**What you are asked to do:**
The count of lines below that include the string "dans" is the whole answer; write it alone.

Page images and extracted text
########################################

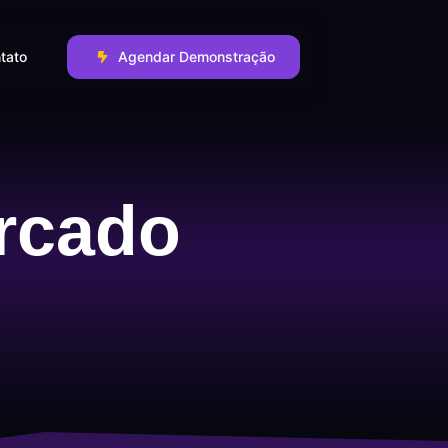
tato
Agendar Demonstração
rcado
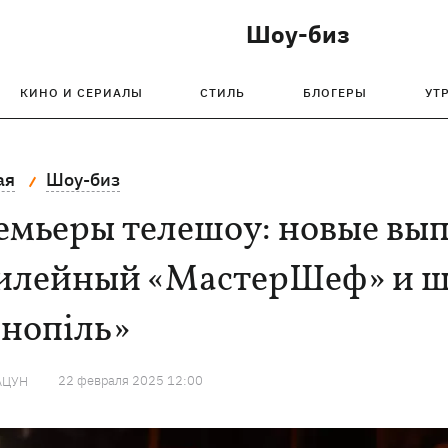
Шоу-биз
КИНО И СЕРИАЛЫ
СТИЛЬ
БЛОГЕРЫ
УТ
ая
Шоу-биз
емьеры телешоу: новые вып
илейный «МастерШеф» и шу
рнопіль»
22 февраля 2025 12:00
АЦУН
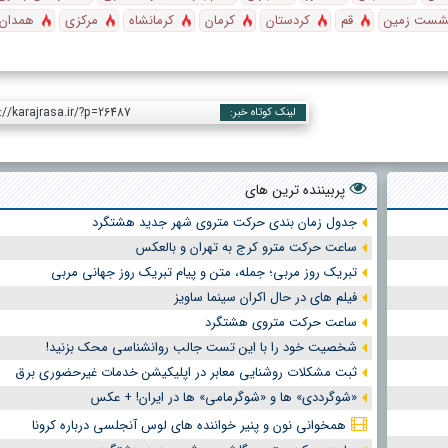
نشست زمین
قم
کردستان
کرمان
کرمانشاه
مرکزی
همدان
://karajrasa.ir/?p=26487
لینک کوتاه خبر:
پربیننده ترین های
جدول زمان بندی حرکت متروی شهر جدید هشتگرد
ساعت حرکت مترو کرج به تهران و بالعکس
تبریک روز مربی؛ جمله، متن و پیام تبریک روز جهانی مربی
فیلم های در حال اکران سینما ساویز
ساعت حرکت متروی هشتگرد
شخصیت خود را با این تست جالب روانشناسی محک بزنید!
ثبت مشکلات روشنایی معابر در اپلیکیشن خدمات غیرحضوری برق
«شوگرددی» ها و «شوگرمامی» ها در ایران! + عکس
همخوانی نون و پنیر خواننده های لوس آنجلسی درباره کرونا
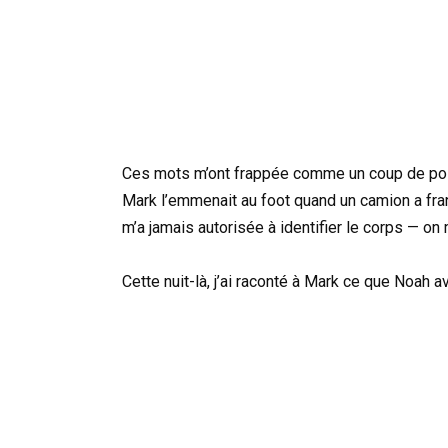
Ces mots m’ont frappée comme un coup de poing.
Mark l’emmenait au foot quand un camion a fran
m’a jamais autorisée à identifier le corps — on m’
Cette nuit-là, j’ai raconté à Mark ce que Noah ava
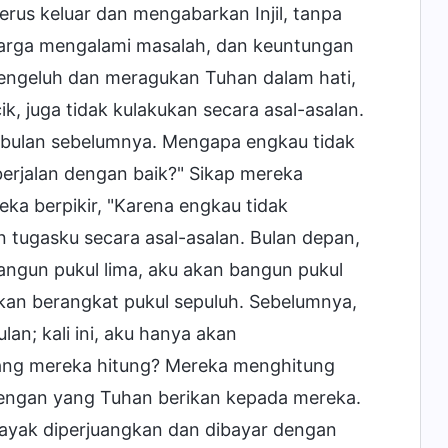
rus keluar dan mengabarkan Injil, tanpa
luarga mengalami masalah, dan keuntungan
mengeluh dan meragukan Tuhan dalam hati,
ik, juga tidak kulakukan secara asal-asalan.
da bulan sebelumnya. Mengapa engkau tidak
erjalan dengan baik?" Sikap mereka
a berpikir, "Karena engkau tidak
n tugasku secara asal-asalan. Bulan depan,
bangun pukul lima, aku akan bangun pukul
kan berangkat pukul sepuluh. Sebelumnya,
n; kali ini, aku hanya akan
yang mereka hitung? Mereka menghitung
engan yang Tuhan berikan kepada mereka.
ayak diperjuangkan dan dibayar dengan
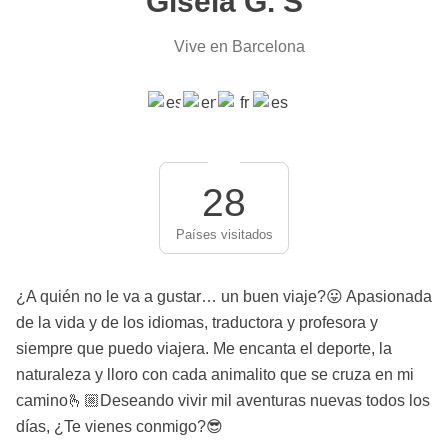
Gisela G. S
Vive en Barcelona
28
Países visitados
¿A quién no le va a gustar… un buen viaje?😛 Apasionada
de la vida y de los idiomas, traductora y profesora y
siempre que puedo viajera. Me encanta el deporte, la
naturaleza y lloro con cada animalito que se cruza en mi
camino🫰🏼Deseando vivir mil aventuras nuevas todos los
días, ¿Te vienes conmigo?😎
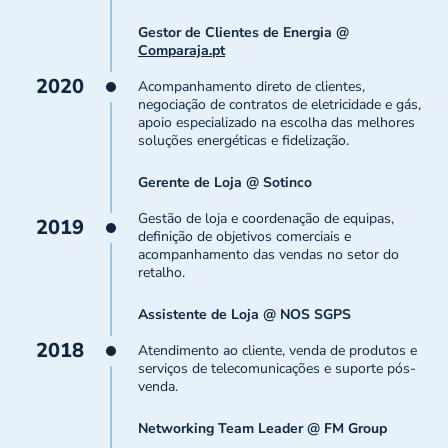
Gestor de Clientes de Energia @
Comparaja.pt
2020
Acompanhamento direto de clientes,
negociação de contratos de eletricidade e gás,
apoio especializado na escolha das melhores
soluções energéticas e fidelização.
Gerente de Loja @ Sotinco
Gestão de loja e coordenação de equipas,
2019
definição de objetivos comerciais e
acompanhamento das vendas no setor do
retalho.
Assistente de Loja @ NOS SGPS
2018
Atendimento ao cliente, venda de produtos e
serviços de telecomunicações e suporte pós-
venda.
Networking Team Leader @ FM Group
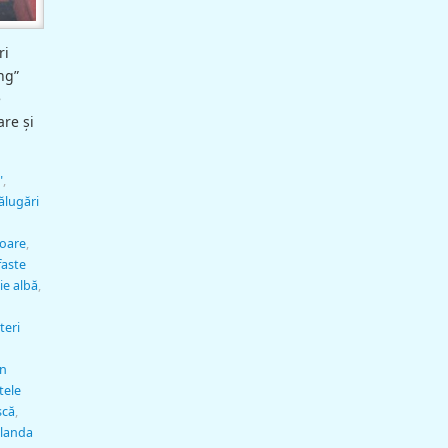
ri
ng”
e
re și
"
,
ălugări
şoare
,
faste
ie albă
,
teri
în
tele
scă
,
ilanda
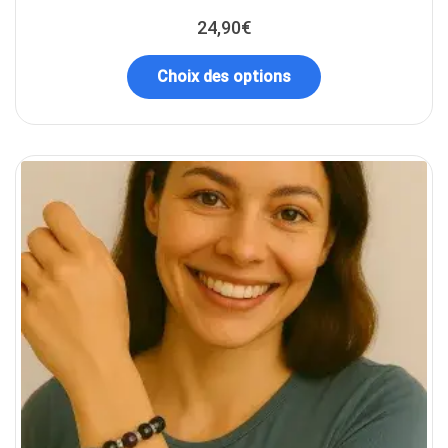
24,90
€
Choix des options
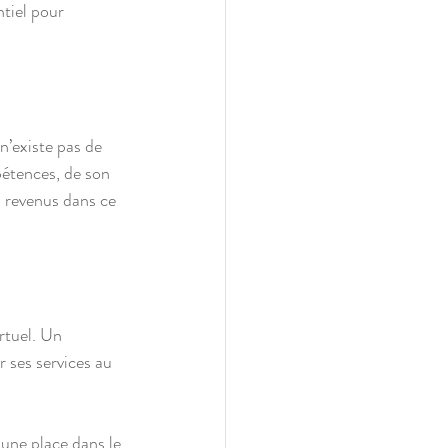
ntiel pour 
n’existe pas de 
mpétences, de son 
s revenus dans ce 
rtuel. Un 
 ses services au 
 une place dans le 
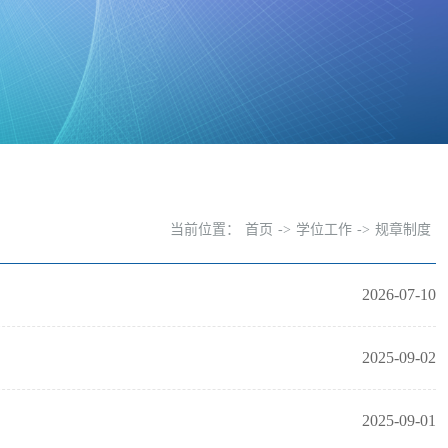
当前位置：
首页
->
学位工作
->
规章制度
2026-07-10
2025-09-02
2025-09-01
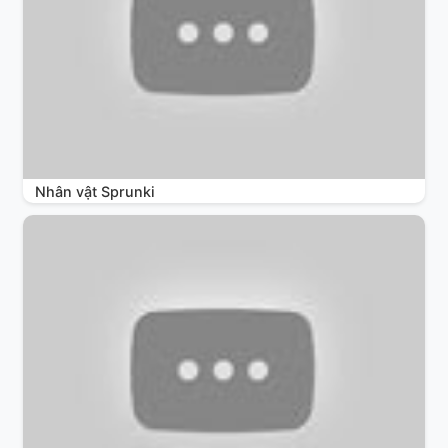
Nhân vật Sprunki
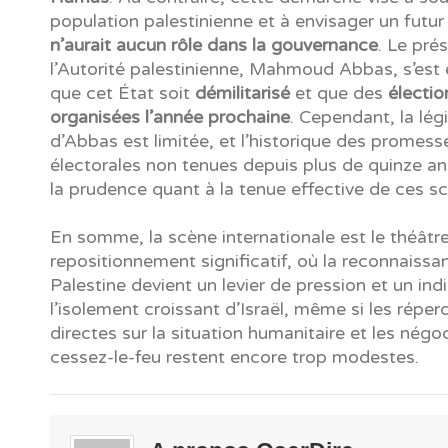
population palestinienne et à envisager un futu
n’aurait aucun rôle dans la gouvernance
. Le pré
l’Autorité palestinienne, Mahmoud Abbas, s’est
que cet État soit
démilitarisé
et que des
électio
organisées l’année prochaine
. Cependant, la lég
d’Abbas est limitée, et l’historique des promess
électorales non tenues depuis plus de quinze an
la prudence quant à la tenue effective de ces sc
En somme, la scène internationale est le théâtr
repositionnement significatif, où la reconnaissa
Palestine devient un levier de pression et un ind
l’isolement croissant d’Israël, même si les réper
directes sur la situation humanitaire et les négo
cessez-le-feu restent encore trop modestes.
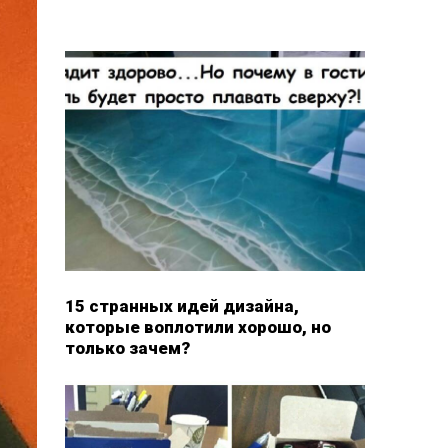
15 странных идей дизайна,
которые воплотили хорошо, но
только зачем?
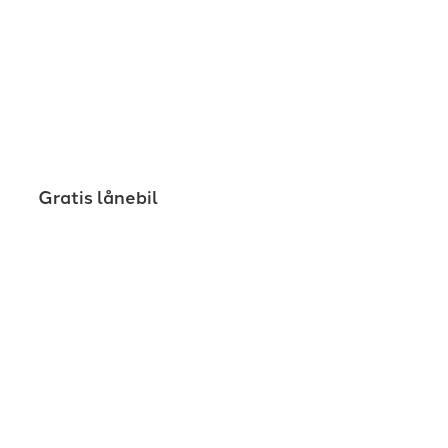
Gratis lånebil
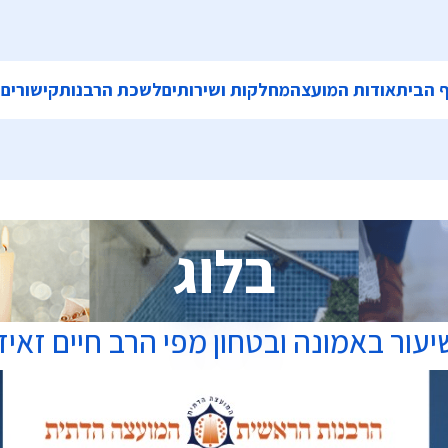
 הבית
אודות המועצה
מחלקות ושירותים
לשכת הרבנות
קישורים
ה
בלוג
יעור באמונה ובטחון מפי הרב חיים זאיד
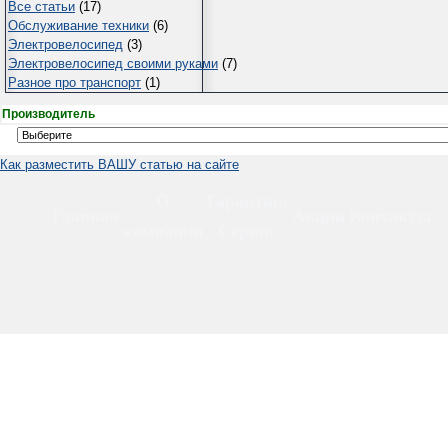
Все статьи
(17)
Обслуживание техники
(6)
Электровелосипед
(3)
Электровелосипед своими руками
(7)
Разное про транспорт
(1)
Производитель
Как разместить ВАШУ статью на сайте
О
Гарантия,
Главная
Акции
Контакты
компании
Сервис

########################################

**Reply to the exercise:**
3